Three other states have redistricting initiatives on this year’s ballots and there are ongoing legal challenges to the political boundaries in about a dozen states that claim they are the result of political or racial gerrymandering — the process by which districts are drawn to favor the party in power.
The issue is particularly charged in Michigan, a battleground state in presidential elections that has some of the most Republican-skewed legislative districts in the nation, according to an Associated Press analysis.
Michigan is getting significant attention from anti-gerrymandering advocates, even as national Democratic and Republican groups are pouring millions of dollars into state races seeking to ensure they have officeholders in position to influence the next round of redistricting, in 2020.
A Democratic redistricting group led by former U.S. Attorney General Eric Holder recently announced a $250,000 donation to bolster Michigan’s ballot proposal. The money will aid Voters Not Politicians, whose organizers successfully qualified the constitutional amendment for the November ballot.
“Michigan is a purple state — fairly blue in some parts, fairly red in other parts. ... It’s historically a swing state in presidential elections,” said Eric Lupher, president of the Citizens Research Council of Michigan, a nonpartisan public policy research group that takes no side on issues. “States like Michigan can make a difference, and I think we’re getting a lot of attention for this reason.”
Two other states where campaigns are underway for changing the redistricting process so it’s less partisan — Missouri and Utah — are more reliably Republican, at least in presidential races.

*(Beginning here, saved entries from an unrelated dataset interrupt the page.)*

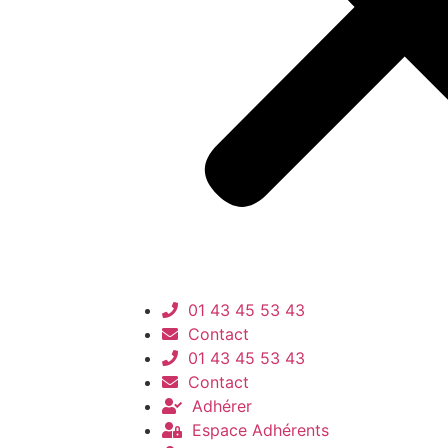
01 43 45 53 43
Contact
01 43 45 53 43
Contact
Adhérer
Espace Adhérents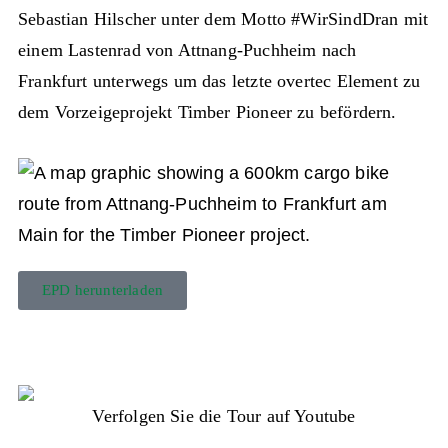
Sebastian Hilscher unter dem Motto #WirSindDran mit
einem Lastenrad von Attnang-Puchheim nach
Frankfurt unterwegs um das letzte overtec Element zu
dem Vorzeigeprojekt Timber Pioneer zu befördern.
EPD herunterladen
Verfolgen Sie die Tour auf Youtube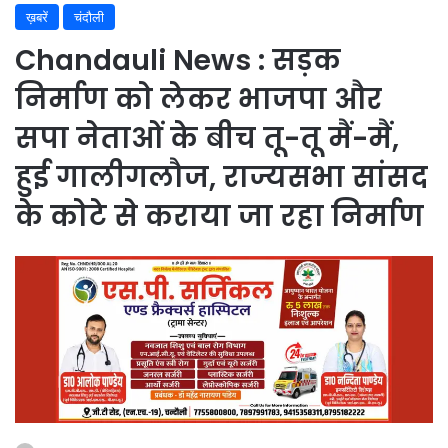
ख़बरें
चंदौली
Chandauli News : सड़क
निर्माण को लेकर भाजपा और
सपा नेताओं के बीच तू-तू मैं-मैं,
हुई गालीगलौज, राज्यसभा सांसद
के कोटे से कराया जा रहा निर्माण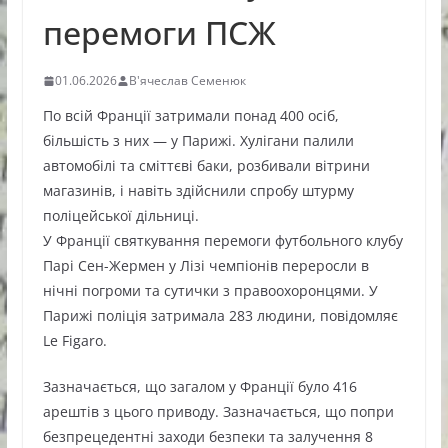
перемоги ПСЖ
01.06.2026
В'ячеслав Семенюк
По всій Франції затримали понад 400 осіб,
більшість з них — у Парижі. Хулігани палили
автомобілі та сміттєві баки, розбивали вітрини
магазинів, і навіть здійснили спробу штурму
поліцейської дільниці.
У Франції святкування перемоги футбольного клубу
Парі Сен-Жермен у Лізі чемпіонів переросли в
нічні погроми та сутички з правоохоронцями. У
Парижі поліція затримала 283 людини, повідомляє
Le Figaro.
Зазначається, що загалом у Франції було 416
арештів з цього приводу. Зазначається, що попри
безпрецедентні заходи безпеки та залучення 8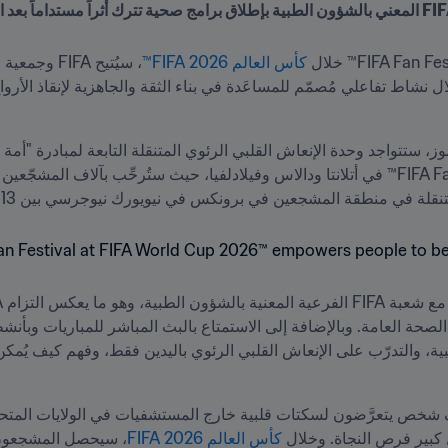
كأس العالم 2026 FIFA™
 في منطقة المشجعين في برونكس في نيويورك نيوجرسي بين 13 و14 يونيو/حزيران.
 كبير فرص النجاة. وخلال 
كأس العالم 2026 FIFA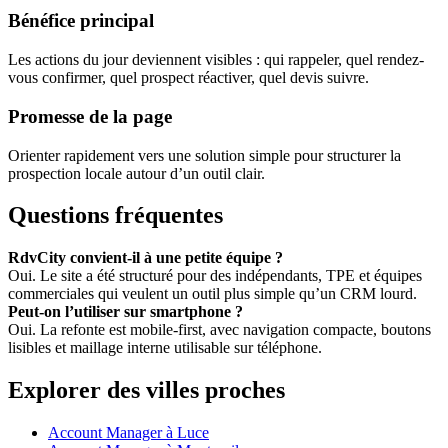
Bénéfice principal
Les actions du jour deviennent visibles : qui rappeler, quel rendez-
vous confirmer, quel prospect réactiver, quel devis suivre.
Promesse de la page
Orienter rapidement vers une solution simple pour structurer la
prospection locale autour d’un outil clair.
Questions fréquentes
RdvCity convient-il à une petite équipe ?
Oui. Le site a été structuré pour des indépendants, TPE et équipes
commerciales qui veulent un outil plus simple qu’un CRM lourd.
Peut-on l’utiliser sur smartphone ?
Oui. La refonte est mobile-first, avec navigation compacte, boutons
lisibles et maillage interne utilisable sur téléphone.
Explorer des villes proches
Account Manager à Luce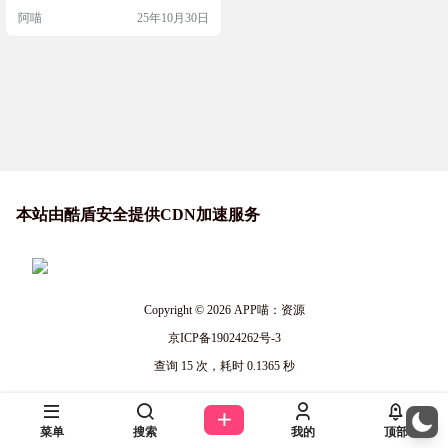
制检查是否有更新的版本。 不再显
阿喵
25年10月30日
示用户许可协议。我是盗版，我不
需要遵守他的协议。 直装即为已破
解版。 软件截图 安装使用 安装须知
当前支持 PD 26 Intel/Arm64 双架构
最新版本 破解后无明显问题，…
本站由酷盾安全提供CDN加速服务
Copyright © 2026
APP喵：资源
京ICP备19024262号-3
查询 15 次，耗时 0.1365 秒
菜单
搜索
我的
顶部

The third, Colorado, has a reputation for being a swing state in the past several recent election cycles but has a Democratic governor and split control of its legislative chambers.
Under Michigan’s initiative, a commission of citizens who meet certain qualifications would handle the once-a-decade redistricting duties.
There would be four Democrats, four Republicans and five members with no affiliation with either major party. The panel would be prohibited from providing a “disproportionate advantage” to a political party, using “accepted measures of partisan fairness.”
Holder and other backers of the proposal say Michigan has an unfair system that puts politicians in the position of picking their constituents.
They point to electoral districts that are drawn so twisted they’d make a pretzel jealous as evidence that the map-making process is so manipulative that it challenges representative democracy.
Critics include the Michigan Republican Party, which argues that Voters Not Politicians is a Democratic “front group” that seeks to lure voters into sacrificing their voice in the redistricting process by taking the power away from those elected to the Legislature.
The Citizens Research Council finds elements of truth in both sides’ arguments. It points out that the current system leaves decisions to “politicians who can directly benefit from the redistricting process” and that the proposed commission would be required to boost transparency and voter access.
However, it also points out that one drawback would be that the commissioners would not be elected but would instead be selected at random and only accountable to one another.
Lupher said he doesn’t think the proposed change would provide an advantage to either party, at least in the long term.
“There are times when Democrats in Michigan controlled the state House and, at times, the Senate,” he said. “It happens to have come across at a time when Republicans have controlled the process for a couple of cycles. They’re the ones immediately at risk, their power structure immediately at risk, if this were to be adopted.”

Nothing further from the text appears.